You're welcome. We're glad to be of help.

Pete

 

[kahoomann]

I learned about this in class and some parts have been bugging me for a while. I am to understand that because were dealing with such small and minute measurements, that if one were to attempt to measure values that the experiment would mess up the values read. That it is "physically" impossible to measure both values at once.

This is a common misconception of uncertainty principle that if one were to attempt to measure values that the experiment would mess up the values read.
It happens to classical systems too, Not just quantum systems. For example, if you measure the temperature of water, its temperature would change due to the measurement process.
This measurement has nothing to do with uncertainty principle.

 

[pmb_phy]

This is a common misconception of uncertainty principle that if one were to attempt to measure values that the experiment would mess up the values read.
It happens to classical systems too, Not just quantum systems. For example, if you measure the temperature of water, its temperature would change due to the measurement process.
This measurement has nothing to do with uncertainty principle.

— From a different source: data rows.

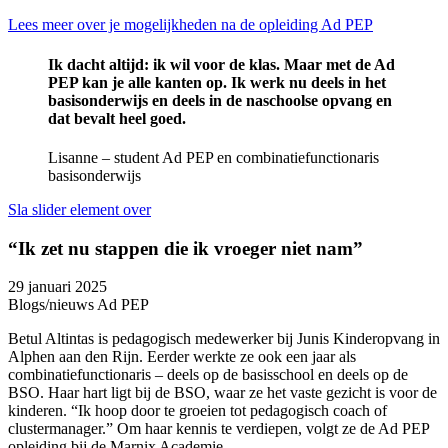
Lees meer over je mogelijkheden na de opleiding Ad PEP
Ik dacht altijd: ik wil voor de klas. Maar met de Ad
PEP kan je alle kanten op. Ik werk nu deels in het
basisonderwijs en deels in de naschoolse opvang en
dat bevalt heel goed.
Lisanne – student Ad PEP en combinatiefunctionaris
basisonderwijs
Sla slider element over
“Ik zet nu stappen die ik vroeger niet nam”
29 januari 2025
1
Blogs/nieuws Ad PEP
B
Betul Altintas is pedagogisch medewerker bij Junis Kinderopvang in
L
Alphen aan den Rijn. Eerder werkte ze ook een jaar als
K
combinatiefunctionaris – deels op de basisschool en deels op de
p
BSO. Haar hart ligt bij de BSO, waar ze het vaste gezicht is voor de
D
kinderen. “Ik hoop door te groeien tot pedagogisch coach of
“
clustermanager.” Om haar kennis te verdiepen, volgt ze de Ad PEP
m
opleiding bij de Marnix Academie.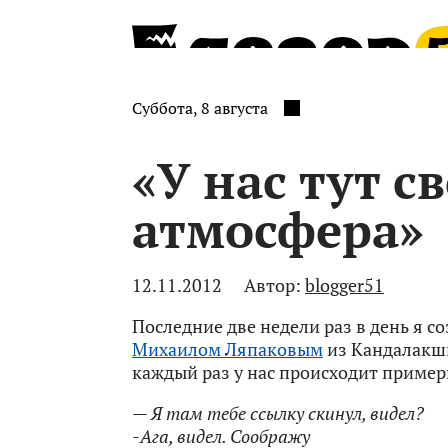
Суббота, 8 августа
«У нас тут с
атмосфера»
12.11.2012
Автор:
blogger51
Последние две недели раз в день я с
Михаилом Ляпаковым
из Кандалакш
каждый раз у нас происходит примерн
— Я там тебе ссылку скинул, видел?
-Ага, видел. Соображу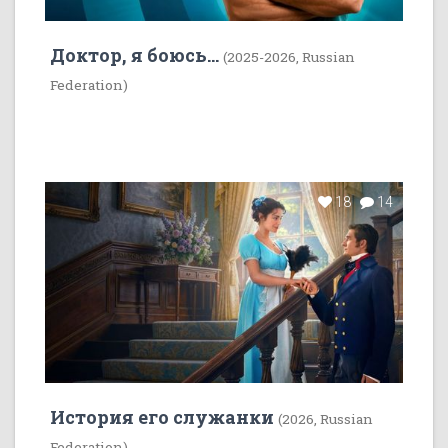
Доктор, я боюсь...
(2025-2026, Russian
Federation)
18
14
История его служанки
(2026, Russian
Federation)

It appears that another common misconception is the definition of the uncertainty of an observable. By definition the uncertainty in the physical observable A is given by

\Delta A =\sqrt{\langle(A-\langle A\rangle)^2\rangle}

Therefore the value of the uncertainty of a physical observable is therefore completely determined by the state that the system is in. In the case of the physical observable x we have

\Delta X =\sqrt{\langle(X-\langle X\rangle)^2\rangle}

where X is the operator corresponding to the position eigenvalue x. Notice that this has absolutely nothing to do with the error \delta x in the measured position of a particle. There is no reason why \delta x can't be zero. Currently there is no known lower bound for \delta x. Note that \delta x and \Delta x represent very different quantities and that they are unrelated to each other in all but the most cursory way (i.e. both address position, otherwise they are not related).

Pete

 

[pmb_phy]

It appears that another common misconception is the definition of the uncertainty of an observable. By definition the uncertainty in the physical observable A is given by

\Delta A =\sqrt{\langle(A-\langle A\rangle)^2\rangle}

Therefore the value of the uncertainty of a physical observable is therefore completely determined by the state that the system is in. In the case of the physical observable x we have

\Delta X =\sqrt{\langle(X-\langle X\rangle)^2\rangle}

where X is the operator corresponding to the position eigenvalue x. Notice that this has absolutely nothing to do with the error \delta x in the measured position of a particle. There is no reason why \delta x can't be zero. Currently there is no known lower bound for \delta x. Note that \delta x and \Delta x represent very different quantities and that they are unrelated to each other in all but the most cursory way (i.e. both address position, otherwise they are not related).

Pete

I forgot to mention that uncertainty also goes by other names, namely root-mean-squared deviation and standard deviation. It should be noted that uncertainty only has a statistical meaning and has no relevance to sinlge observations other than the fact that one uses single data to compile a set of data which is then used to calculate the uncertainty.

Pete

 

[pmb_phy]

It appears that another common misconception is the definition of the uncertainty of an observable. By definition the uncertainty in the physical observable A is given by

\Delta A =\sqrt{\langle(A-\langle A\rangle)^2\rangle}

Therefore the value of the uncertainty of a physical observable is therefore completely determined by the state that the system is in. In the case of the physical observable x we have

\Delta X =\sqrt{\langle(X-\langle X\rangle)^2\rangle}

where X is the operator corresponding to the position eigenvalue x. Notice that this has absolutely nothing to do with the error \delta x in the measured position of a particle. There is no reason why \delta x can't be zero. Currently there is no known lower bound for \delta x. Note that \delta x and \Delta x represent very different quantities and that they are unrelated to each other in all but the most cursory way (i.e. both address position, otherwise they are not related).

Pete

I must be getting old because it took me until now to realize that there is a very simple example which will illustrate the point I've been trying to make.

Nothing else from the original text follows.